When web pages are stored in a common directory of a web server, they become a website.
A website will typically contain a group of web pages that are linked together, or have some
other coherent method of navigation. The most important web page to have on a website
is the index page. Depending on the web server settings, this index page can have many
different names, but the most common is index.html. When a browser visits the homepage
for a website, or any URL pointing to a directory rather than a specific file, the web server
will serve the index page to the requesting browser. If no index page is defined in the
configuration, or no such file exists on the server, either an error or directory listing will be
served to the browser.
A web page can either be a single HTML file, or made up of several HTML files using frames
or Server Side Includes (SSIs). Frames have been known to cause problems with web
accessibility, copyright, navigation, printing and search engine rankings, and are now less
often used than they were in the 1990s. Both frames and SSIs allow certain content which
appears on many pages, such as page navigation or page headers, to be repeated without
duplicating the HTML in many files. Frames and the W3C recommended alternative of 2000,
the <object> tag, also allow some content to remain in one place while other content can be
scrolled using conventional scrollbars. Modern CSS and JavaScript client-side techniques can
also achieve all of these goals and more.

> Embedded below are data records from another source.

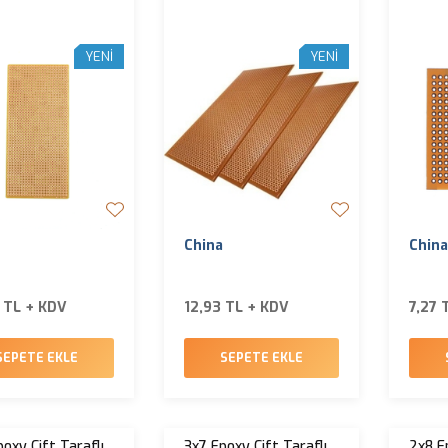
YENI
YENI
China
China
 TL + KDV
12,93 TL + KDV
7,27 
SEPETE EKLE
SEPETE EKLE
oxy Çift Taraflı
3x7 Epoxy Çift Taraflı
2x8 E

When creating a web page, it is important to ensure it conforms to the World Wide Web
Consortium (W3C) standards for HTML, CSS, XML and other standards. The W3C standards
are in place to ensure all browsers which conform to their standards can display identical
content without any special consideration for proprietary rendering techniques. A properly
coded web page is going to be accessible to many different browsers old and new alike,
display resolutions, as well as those users with audio or visual impairments.
13.4.3 Web Browser Environment
Browsers (or WWW Clients) enable to use one’s computer to look at World Wide Web
(WWW) documents. All the top browsers are available in different versions to suit common
operating systems. For browsing a website we should have a web browser which is a
software application. There are two basic ways in which the browsers are classified:
They are as follows:
(i) Non-Graphical Web Browser Lynx is a program that allows one to access the World
Wide Web without graphics.
(ii) Graphical Web Browser are the two major graphic web browsers.